Data Annotation Methods

Gene expression patterns in HUDSEN are described using these methods:

using words (i.e. a text annotation)
using space (i.e. a spatial annotation)
using words automatically generated from some of the spatial annotations

Text Annotation

In this process, HUDSEN curators simply use the anatomy ontology as a standardised language framework to denote the sites of gene expression, based on the description of the expression pattern supplied by the data submitter. The process involves the annotator finding and reading any text-based descriptions associated with the specimen as supplied by the originator of the data, finding equivalent terms within the anatomy ontology and then annotating these terms based on the original description. This converts the unstructured free-text description of the data submitter into a standardised and structured description that is available for database storage and query.
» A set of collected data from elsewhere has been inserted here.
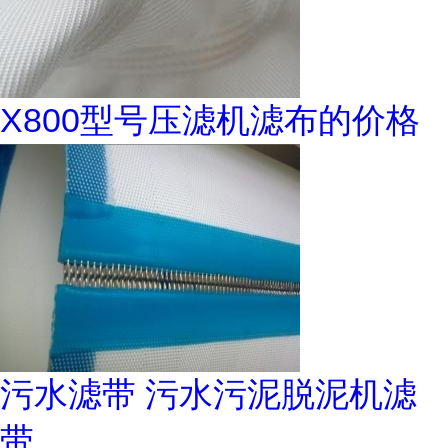
X800型号压滤机滤布的价格
污水滤带 污水污泥脱泥机滤
带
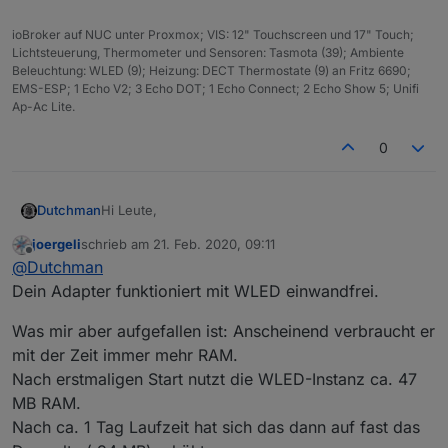
ioBroker auf NUC unter Proxmox; VIS: 12" Touchscreen und 17" Touch;
Lichtsteuerung, Thermometer und Sensoren: Tasmota (39); Ambiente
Beleuchtung: WLED (9); Heizung: DECT Thermostate (9) an Fritz 6690;
EMS-ESP; 1 Echo V2; 3 Echo DOT; 1 Echo Connect; 2 Echo Show 5; Unifi
Ap-Ac Lite.
0
Hi Leute,
Dutchman
joergeli
schrieb am
21. Feb. 2020, 09:11
Da ich mit anderen Baustellen (SourceAnalytix) nicht
zuletzt editiert von
Offline
@
Dutchman
voran kam brauchte ich mal ein Erfolgserlebnis,
daraus ist WLED entstanden und Energie die
WLED - Github Project
by @Aircoookie
Dein Adapter funktioniert mit WLED einwandfrei.
anderen weiter zu machen :).
Was ist WLED : Firmware die es ermöglicht LED-
Was mir aber aufgefallen ist: Anscheinend verbraucht er
stripes (z.b. ws2812b) an zu steuern.
mit der Zeit immer mehr RAM.
Ich benutze diese z.b. als deco fur meine Bilder, als
Aktuelle
Nach erstmaligen Start nutzt die WLED-Instanz ca. 47
Treppenbeleuchtung oder auch Ambi-Light am
Test
MB RAM.
Fernseher.
Version
0.6.5
Nach ca. 1 Tag Laufzeit hat sich das dann auf fast das
Veröffentlic
04-06-2022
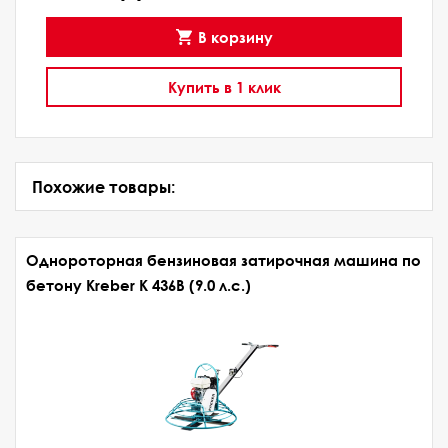
В корзину
Купить в 1 клик
Похожие товары:
Однороторная бензиновая затирочная машина по
бетону Kreber K 436В (9.0 л.с.)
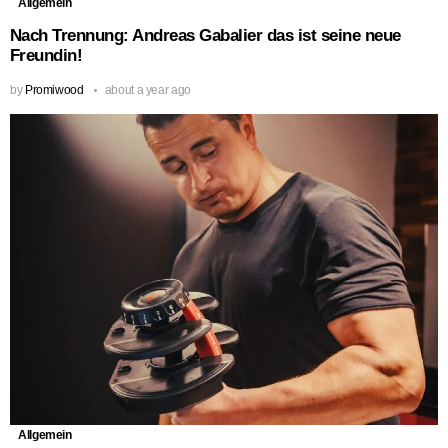
Allgemein
Nach Trennung: Andreas Gabalier das ist seine neue
Freundin!
by
Promiwood
about a year ago
Allgemein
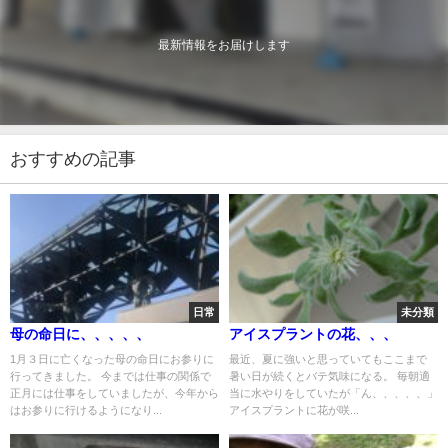
最新情報をお届けします
おすすめの記事
日常
未分類
母の命日に、、、、、
アイスプラントの花、、、
1月３日に亡くなった母の命日にお参りに
最近、夏に強いと思っていてもここまで
行ってきました。 今までは仕事の関係で
暑い日が続くとバテ気味になる。 毎朝適
正月には仕事をしていましたが、今年から
当に水やりをしていたが「ん、、、、、」
はお参りに行けるようになり...
アイスプラントに花が咲...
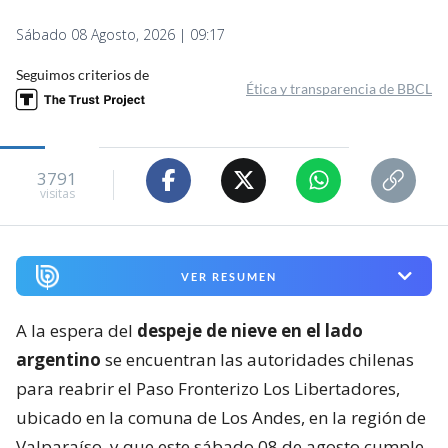
Sábado 08 Agosto, 2026 | 09:17
Seguimos criterios de
Ética y transparencia de BBCL
3791
visitas
VER RESUMEN
A la espera del
despeje de nieve en el lado
argentino
se encuentran las autoridades chilenas
para reabrir el Paso Fronterizo Los Libertadores,
ubicado en la comuna de Los Andes, en la región de
Valparaíso, y que este sábado 08 de agosto cumple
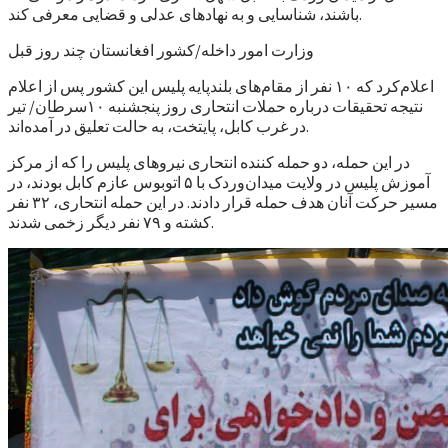
باشند، شناسایی و به نهادهای عدلی و قضایی معرفی کند.
وزارت امور داخله/کشور افغانستان چند روز قبل
اعلام‌کرد که ۱۰ نفر از مقام‌های بلند‌پایه پلیس این کشور پس از اعلام
نتیجه تحقیقات درباره حملات انتحاری روز پنجشنبه ۱۰سرطان/ تیر
در غرب کابل، پایتخت، به حالت تعلیق در آمده‌اند.
در این حمله، دو حمله کننده انتحاری نیروهای پلیس را که از مرکز
آموزش پلیس در ولایت میدان‌وردک با ۵ اتوبوس عازم کابل بودند، در
مسیر حرکت آنان هدف حمله قرار دادند. در این حمله انتحاری، ۳۲ نفر
کشته و ۷۹ نفر دیگر زخمی شدند.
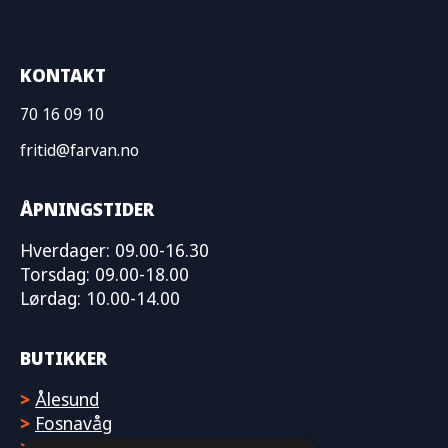
KONTAKT
70 16 09 10
fritid@farvan.no
ÅPNINGSTIDER
Hverdager: 09.00-16.30
Torsdag: 09.00-18.00
Lørdag: 10.00-14.00
BUTIKKER
>
Ålesund
>
Fosnavåg
>
Molde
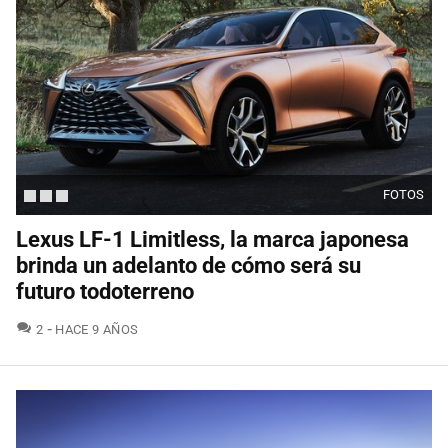
FOTOS
Lexus LF-1 Limitless, la marca japonesa
brinda un adelanto de cómo será su
futuro todoterreno
COMENTARIOS
2
HACE 9 AÑOS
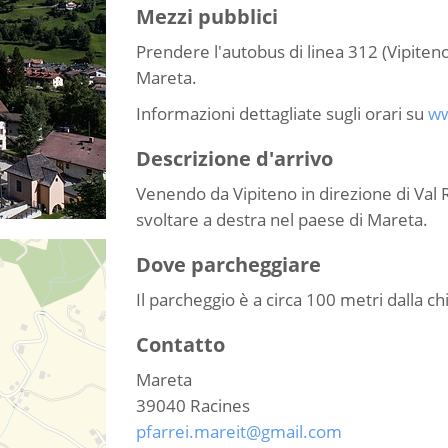
Mezzi pubblici
Prendere l'autobus di linea 312 (Vipiteno
Mareta.
Informazioni dettagliate sugli orari su
ww
Descrizione d'arrivo
Venendo da Vipiteno in direzione di Val 
svoltare a destra nel paese di Mareta.
Dove parcheggiare
Il parcheggio è a circa 100 metri dalla ch
Contatto
Mareta
39040
Racines
pfarrei.mareit@gmail.com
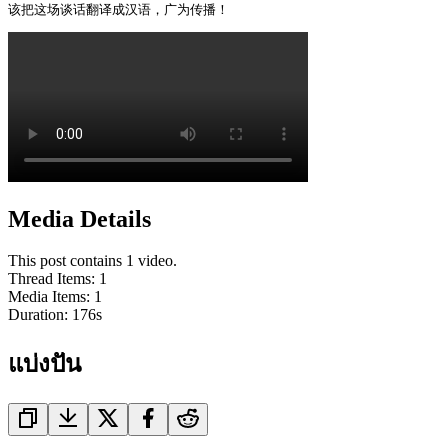
该把这场谈话翻译成汉语，广为传播！ 
Media Details
This post contains 1 video.
Thread Items
:
1
Media Items
:
1
Duration:
176
s
แบ่งปัน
Associated with each annotated term is a signal strength, pattern and relevant notes.

Spatial Annotation

In this process, HUDSEN curators use the virtual embryos as a 3D spatial framework in which to denote the sites of gene expression as seen in the image in the anatomically equivalent correct places. This converts the abstract and unstructured information captured in each image into a spatially standardised description that is available for database storage and query. The process involves the annotator using a bespoke program called MAPaint and:

Selecting a target HUDSEN embryo model that is of the same Carnegie Stage as the data embryo.
Adding anchor points in the two images at anatomically similar places - this directs a 'warp' of the data image over the target HUDSEN model embryo.
Extracting signal from the data image according to various levels of signal intensity, and then transferring these to the model, using the warp parameters from the previous step as a guide to place these regions in the corresponding places on the target.
The colours in the spatial annotations represent apparent strength of signal.

During this process, HUDSEN curators also assign confidence scores relating to the clarity of expression pattern seen, and the morphological match between each data embryo and the corresponding HUDSEN virtual model used as the spatial template during this process.